[PROVIDED MATERIAL]
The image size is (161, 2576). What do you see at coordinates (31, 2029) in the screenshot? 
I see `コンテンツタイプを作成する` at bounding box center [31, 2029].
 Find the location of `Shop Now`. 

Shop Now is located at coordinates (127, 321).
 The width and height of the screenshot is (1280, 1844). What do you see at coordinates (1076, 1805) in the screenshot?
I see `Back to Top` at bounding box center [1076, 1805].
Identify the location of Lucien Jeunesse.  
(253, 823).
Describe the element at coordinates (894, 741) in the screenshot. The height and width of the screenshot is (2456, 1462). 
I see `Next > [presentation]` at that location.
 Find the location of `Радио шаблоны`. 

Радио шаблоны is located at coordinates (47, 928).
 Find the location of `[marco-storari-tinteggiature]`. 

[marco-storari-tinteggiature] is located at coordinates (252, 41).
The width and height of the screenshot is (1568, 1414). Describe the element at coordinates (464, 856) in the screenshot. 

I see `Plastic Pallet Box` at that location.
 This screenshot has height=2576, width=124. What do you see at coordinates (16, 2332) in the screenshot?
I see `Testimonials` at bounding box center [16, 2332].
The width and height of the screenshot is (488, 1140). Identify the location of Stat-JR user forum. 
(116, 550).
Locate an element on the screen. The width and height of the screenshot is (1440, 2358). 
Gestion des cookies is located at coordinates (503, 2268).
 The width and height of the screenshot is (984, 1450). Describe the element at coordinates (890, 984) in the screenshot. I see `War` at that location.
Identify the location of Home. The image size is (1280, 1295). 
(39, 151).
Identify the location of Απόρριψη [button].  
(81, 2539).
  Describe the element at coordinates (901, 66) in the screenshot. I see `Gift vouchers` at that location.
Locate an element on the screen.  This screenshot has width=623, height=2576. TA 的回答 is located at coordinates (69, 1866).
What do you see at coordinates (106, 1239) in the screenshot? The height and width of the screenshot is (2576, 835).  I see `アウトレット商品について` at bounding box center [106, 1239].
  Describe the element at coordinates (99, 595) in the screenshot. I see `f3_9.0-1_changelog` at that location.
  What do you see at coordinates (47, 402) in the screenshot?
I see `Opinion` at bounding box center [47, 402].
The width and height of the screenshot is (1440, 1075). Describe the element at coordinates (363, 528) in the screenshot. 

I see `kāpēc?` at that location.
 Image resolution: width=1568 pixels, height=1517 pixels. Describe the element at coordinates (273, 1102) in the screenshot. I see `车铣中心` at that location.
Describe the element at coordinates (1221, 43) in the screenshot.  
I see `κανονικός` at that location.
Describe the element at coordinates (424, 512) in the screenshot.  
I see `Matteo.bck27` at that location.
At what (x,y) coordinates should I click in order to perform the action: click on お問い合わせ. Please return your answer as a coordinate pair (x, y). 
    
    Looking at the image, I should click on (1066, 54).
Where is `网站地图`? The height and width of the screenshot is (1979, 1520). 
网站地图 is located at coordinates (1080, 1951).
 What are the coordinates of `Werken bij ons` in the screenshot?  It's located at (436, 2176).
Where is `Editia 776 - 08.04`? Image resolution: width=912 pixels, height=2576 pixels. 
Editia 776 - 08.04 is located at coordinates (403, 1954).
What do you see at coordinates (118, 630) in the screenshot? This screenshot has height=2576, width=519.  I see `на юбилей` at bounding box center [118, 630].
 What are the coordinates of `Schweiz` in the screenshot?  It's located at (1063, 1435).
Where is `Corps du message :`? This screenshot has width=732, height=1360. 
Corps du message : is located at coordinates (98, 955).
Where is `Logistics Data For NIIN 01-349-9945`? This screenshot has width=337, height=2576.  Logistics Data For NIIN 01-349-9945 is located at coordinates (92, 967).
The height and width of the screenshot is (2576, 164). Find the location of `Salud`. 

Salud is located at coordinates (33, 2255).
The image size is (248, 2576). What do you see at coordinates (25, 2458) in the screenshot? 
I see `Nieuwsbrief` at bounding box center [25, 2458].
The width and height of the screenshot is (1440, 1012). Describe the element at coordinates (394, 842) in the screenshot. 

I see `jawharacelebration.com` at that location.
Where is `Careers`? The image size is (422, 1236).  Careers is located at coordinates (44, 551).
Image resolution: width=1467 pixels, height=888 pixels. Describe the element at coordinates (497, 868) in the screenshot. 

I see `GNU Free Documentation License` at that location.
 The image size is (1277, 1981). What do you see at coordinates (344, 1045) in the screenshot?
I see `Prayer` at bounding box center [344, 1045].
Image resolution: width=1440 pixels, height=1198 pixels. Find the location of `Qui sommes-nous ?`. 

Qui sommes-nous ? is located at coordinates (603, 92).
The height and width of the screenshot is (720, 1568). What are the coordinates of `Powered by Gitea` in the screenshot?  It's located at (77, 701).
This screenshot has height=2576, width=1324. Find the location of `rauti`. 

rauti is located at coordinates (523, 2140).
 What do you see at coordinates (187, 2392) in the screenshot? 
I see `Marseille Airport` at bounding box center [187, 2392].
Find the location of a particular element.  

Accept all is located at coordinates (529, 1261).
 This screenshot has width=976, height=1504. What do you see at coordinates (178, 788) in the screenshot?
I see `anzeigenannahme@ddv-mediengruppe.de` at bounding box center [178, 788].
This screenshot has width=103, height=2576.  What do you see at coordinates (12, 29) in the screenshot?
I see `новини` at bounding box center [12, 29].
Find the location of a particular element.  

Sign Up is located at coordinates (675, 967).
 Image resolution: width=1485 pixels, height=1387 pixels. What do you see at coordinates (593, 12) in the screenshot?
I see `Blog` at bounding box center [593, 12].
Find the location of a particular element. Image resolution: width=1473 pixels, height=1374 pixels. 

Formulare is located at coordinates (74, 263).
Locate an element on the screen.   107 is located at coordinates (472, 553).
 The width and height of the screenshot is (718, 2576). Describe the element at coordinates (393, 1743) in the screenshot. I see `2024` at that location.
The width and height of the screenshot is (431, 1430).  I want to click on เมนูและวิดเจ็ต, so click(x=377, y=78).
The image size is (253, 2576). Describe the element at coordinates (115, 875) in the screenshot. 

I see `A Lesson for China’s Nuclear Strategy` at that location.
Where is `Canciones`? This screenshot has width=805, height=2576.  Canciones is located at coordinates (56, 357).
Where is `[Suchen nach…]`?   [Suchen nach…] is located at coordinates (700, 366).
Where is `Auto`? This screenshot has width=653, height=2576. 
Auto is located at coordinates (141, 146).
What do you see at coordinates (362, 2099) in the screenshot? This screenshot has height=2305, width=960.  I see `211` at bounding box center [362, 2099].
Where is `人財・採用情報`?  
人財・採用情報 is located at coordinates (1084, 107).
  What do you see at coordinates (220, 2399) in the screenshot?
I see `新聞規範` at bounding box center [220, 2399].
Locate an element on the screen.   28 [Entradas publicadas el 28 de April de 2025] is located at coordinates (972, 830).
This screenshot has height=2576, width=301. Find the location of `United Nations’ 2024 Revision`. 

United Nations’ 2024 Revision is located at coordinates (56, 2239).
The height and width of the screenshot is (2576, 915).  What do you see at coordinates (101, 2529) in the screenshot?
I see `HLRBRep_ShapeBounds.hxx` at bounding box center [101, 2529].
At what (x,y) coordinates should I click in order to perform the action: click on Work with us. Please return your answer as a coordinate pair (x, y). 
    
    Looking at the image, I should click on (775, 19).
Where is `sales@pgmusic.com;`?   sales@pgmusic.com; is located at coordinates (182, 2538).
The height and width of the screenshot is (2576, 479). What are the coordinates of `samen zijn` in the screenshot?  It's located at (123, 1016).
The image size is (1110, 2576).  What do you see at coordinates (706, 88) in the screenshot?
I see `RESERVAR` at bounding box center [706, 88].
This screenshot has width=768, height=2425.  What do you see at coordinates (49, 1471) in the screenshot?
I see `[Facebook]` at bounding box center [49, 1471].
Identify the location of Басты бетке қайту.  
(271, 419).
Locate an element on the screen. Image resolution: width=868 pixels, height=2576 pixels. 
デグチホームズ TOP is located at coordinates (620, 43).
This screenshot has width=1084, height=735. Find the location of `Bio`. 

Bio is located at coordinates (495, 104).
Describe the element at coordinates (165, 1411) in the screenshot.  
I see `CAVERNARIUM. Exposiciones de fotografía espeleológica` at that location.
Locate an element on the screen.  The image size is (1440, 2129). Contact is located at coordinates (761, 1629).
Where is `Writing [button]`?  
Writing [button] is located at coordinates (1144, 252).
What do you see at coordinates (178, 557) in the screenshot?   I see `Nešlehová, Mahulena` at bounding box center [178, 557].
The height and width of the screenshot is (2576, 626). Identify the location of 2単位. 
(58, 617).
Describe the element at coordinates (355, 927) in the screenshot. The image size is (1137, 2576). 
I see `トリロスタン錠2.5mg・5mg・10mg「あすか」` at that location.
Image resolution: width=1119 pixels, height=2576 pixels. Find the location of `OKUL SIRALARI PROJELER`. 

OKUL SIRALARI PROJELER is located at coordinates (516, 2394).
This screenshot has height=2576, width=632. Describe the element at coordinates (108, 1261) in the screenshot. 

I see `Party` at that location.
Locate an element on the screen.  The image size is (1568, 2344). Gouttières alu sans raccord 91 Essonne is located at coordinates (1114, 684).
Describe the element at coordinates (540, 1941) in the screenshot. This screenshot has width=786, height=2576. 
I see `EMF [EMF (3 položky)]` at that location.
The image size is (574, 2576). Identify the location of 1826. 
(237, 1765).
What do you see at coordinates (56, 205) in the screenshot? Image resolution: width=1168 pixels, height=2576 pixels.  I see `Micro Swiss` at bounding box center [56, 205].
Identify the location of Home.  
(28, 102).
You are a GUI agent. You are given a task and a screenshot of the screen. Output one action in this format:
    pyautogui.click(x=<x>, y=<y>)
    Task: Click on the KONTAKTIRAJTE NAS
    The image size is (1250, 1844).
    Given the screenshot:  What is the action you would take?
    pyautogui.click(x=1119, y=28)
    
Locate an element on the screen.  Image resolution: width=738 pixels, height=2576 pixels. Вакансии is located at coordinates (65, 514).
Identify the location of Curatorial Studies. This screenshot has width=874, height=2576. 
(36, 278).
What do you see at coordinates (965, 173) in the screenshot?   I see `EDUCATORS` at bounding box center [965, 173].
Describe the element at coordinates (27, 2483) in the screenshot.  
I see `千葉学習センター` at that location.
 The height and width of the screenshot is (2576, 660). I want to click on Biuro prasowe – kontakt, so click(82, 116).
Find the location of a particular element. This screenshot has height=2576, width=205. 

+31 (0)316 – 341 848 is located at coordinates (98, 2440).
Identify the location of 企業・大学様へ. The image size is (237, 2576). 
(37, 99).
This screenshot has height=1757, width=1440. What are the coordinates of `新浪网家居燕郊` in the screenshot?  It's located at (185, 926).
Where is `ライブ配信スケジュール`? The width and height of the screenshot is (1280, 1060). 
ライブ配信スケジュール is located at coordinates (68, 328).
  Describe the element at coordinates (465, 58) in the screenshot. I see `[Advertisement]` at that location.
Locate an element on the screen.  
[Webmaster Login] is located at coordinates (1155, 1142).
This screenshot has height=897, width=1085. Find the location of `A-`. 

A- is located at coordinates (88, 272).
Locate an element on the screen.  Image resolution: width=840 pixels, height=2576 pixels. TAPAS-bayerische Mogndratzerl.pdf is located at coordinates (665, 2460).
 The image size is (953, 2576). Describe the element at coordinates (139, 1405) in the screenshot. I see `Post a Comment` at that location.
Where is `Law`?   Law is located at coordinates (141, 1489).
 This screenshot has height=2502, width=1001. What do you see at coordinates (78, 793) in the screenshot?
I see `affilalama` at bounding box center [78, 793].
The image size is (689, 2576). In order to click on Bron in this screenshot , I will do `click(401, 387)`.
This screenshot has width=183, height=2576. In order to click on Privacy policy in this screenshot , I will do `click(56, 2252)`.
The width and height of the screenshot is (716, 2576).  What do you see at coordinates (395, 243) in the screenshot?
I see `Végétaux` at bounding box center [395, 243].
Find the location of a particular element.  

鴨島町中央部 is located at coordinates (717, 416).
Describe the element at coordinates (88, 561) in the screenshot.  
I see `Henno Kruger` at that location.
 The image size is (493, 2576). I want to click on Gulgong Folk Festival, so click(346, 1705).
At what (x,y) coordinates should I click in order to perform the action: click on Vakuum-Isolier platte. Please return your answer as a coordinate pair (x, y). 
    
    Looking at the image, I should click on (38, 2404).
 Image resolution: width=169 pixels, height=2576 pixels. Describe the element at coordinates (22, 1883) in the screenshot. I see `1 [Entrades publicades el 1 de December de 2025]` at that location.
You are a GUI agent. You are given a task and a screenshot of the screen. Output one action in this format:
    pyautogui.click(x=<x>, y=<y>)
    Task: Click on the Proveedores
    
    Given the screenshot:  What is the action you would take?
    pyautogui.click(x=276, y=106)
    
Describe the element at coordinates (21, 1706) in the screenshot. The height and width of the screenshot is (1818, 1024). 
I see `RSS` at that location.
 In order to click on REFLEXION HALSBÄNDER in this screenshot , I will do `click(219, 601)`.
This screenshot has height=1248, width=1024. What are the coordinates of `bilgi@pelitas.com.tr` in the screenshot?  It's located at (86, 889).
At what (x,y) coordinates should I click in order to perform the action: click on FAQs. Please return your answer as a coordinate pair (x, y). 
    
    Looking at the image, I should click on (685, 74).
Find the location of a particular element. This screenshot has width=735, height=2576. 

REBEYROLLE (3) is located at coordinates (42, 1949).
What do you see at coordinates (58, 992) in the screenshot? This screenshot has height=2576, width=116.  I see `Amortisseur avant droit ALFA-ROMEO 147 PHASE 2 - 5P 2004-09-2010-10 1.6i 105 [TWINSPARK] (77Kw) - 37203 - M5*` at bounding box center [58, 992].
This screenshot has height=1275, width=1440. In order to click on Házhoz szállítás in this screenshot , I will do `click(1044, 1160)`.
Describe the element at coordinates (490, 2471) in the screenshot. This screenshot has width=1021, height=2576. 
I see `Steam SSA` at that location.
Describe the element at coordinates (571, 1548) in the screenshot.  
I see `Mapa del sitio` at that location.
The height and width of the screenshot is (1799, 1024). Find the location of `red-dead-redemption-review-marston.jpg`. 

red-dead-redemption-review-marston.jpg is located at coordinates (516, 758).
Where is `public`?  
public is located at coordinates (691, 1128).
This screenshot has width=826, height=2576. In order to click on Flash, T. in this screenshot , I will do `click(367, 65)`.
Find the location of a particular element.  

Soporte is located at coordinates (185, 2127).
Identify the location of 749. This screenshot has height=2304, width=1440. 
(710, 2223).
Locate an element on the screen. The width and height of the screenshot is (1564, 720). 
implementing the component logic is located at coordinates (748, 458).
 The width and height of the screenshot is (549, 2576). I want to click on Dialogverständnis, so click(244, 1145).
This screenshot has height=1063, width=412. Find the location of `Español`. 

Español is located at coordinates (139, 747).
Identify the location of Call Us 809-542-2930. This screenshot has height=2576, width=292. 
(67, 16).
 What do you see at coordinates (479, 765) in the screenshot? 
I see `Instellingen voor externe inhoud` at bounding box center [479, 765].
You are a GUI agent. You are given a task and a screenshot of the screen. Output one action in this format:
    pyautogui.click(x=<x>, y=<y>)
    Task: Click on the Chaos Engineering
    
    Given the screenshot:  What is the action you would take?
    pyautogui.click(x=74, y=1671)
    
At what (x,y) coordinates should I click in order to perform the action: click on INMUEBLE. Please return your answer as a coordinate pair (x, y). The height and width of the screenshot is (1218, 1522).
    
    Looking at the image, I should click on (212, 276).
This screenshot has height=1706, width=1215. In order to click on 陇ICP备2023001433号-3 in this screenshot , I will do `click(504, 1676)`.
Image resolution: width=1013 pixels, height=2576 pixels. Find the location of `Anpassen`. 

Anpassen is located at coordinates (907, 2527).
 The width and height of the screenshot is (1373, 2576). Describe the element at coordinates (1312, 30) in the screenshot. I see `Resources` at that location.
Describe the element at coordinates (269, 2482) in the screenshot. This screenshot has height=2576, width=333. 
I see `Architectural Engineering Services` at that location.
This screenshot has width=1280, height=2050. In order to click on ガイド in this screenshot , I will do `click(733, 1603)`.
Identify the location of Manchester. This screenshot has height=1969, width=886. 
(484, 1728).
[/PROVIDED MATERIAL]
◆ PROBLEM TO WORK ON ◆
From the data above, output exactly the lines between the one containing "The height and width of the screenshot is (1799, 1024)." and the one containing "This screenshot has width=826, height=2576.", counting both of them.

◆ RESPONSE TO THE EXERCISE ◆
The height and width of the screenshot is (1799, 1024). Find the location of `red-dead-redemption-review-marston.jpg`. 

red-dead-redemption-review-marston.jpg is located at coordinates (516, 758).
Where is `public`?  
public is located at coordinates (691, 1128).
This screenshot has width=826, height=2576. In order to click on Flash, T. in this screenshot , I will do `click(367, 65)`.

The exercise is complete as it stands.